[Top][All Lists]
[Date Prev][Date Next][Thread Prev][Thread Next][Date Index][Thread Index]
Re: msggrep problems when priming bison-runtime's pump
From: |
Bruno Haible |
Subject: |
Re: msggrep problems when priming bison-runtime's pump |
Date: |
Mon, 25 Jul 2005 15:21:18 +0200 |
User-agent: |
KMail/1.5 |
Paul Eggert wrote:
> I wanted to extract from (say) po/et.po the subset of msgids that are
> mentioned in runtime-po/bison-runtime.pot.
You can do this through
$ msgcat --more-than=1 po/et.po runtime-po/bison-runtime.pot
or
$ msgcomm po/et.po runtime-po/bison-runtime.pot
The result of both commands is not the same. The first one is usually
better from a translator's point of view, the second one may be better
for a maintainer.
> The Gettext manual gives this as an example:
>
> msggrep --location src/getopt.c -o compendium.po file.po
>
> So I tried this command:
>
> msggrep --location runtime-po/bison-runtime.pot po/et.po
Err, the --location flag searches the #: part of the messages.
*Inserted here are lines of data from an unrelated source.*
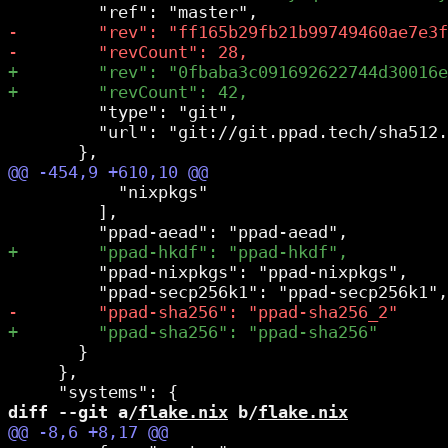
         "type": "git",

         "url": "git://git.ppad.tech/sha512.
           "nixpkgs"

         ],

         "ppad-nixpkgs": "ppad-nixpkgs",

       }

     },

diff --git a/
flake.nix
 b/
flake.nix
But the messages you are looking at have the line number info
#: data/yacc.c:NN
not
#: runtime-po/bison-runtime.pot:NN
> so I then generated the msgids by hand (there are only a few) and
> tried this:
>
> msggrep -K 'memory exhausted' -K 'syntax error' po/et.po
>
> but this isn't the correct usage for msggrep.
Yup, it is hard for a command-line program to accept both basic and
extended regexps for 5 different roles. Here we stumble on limitations
of what can reasonably done with command-line options.
> This worked, except that I didn't want one of the 'syntax error'
> messages. That is, of the following msgids extracted by that
> msggrep:
>
> msgid "memory exhausted"
> msgid "syntax error"
> msgid "syntax error, unexpected %s"
> msgid "syntax error, unexpected %s, expecting %s or %s or %s or %s"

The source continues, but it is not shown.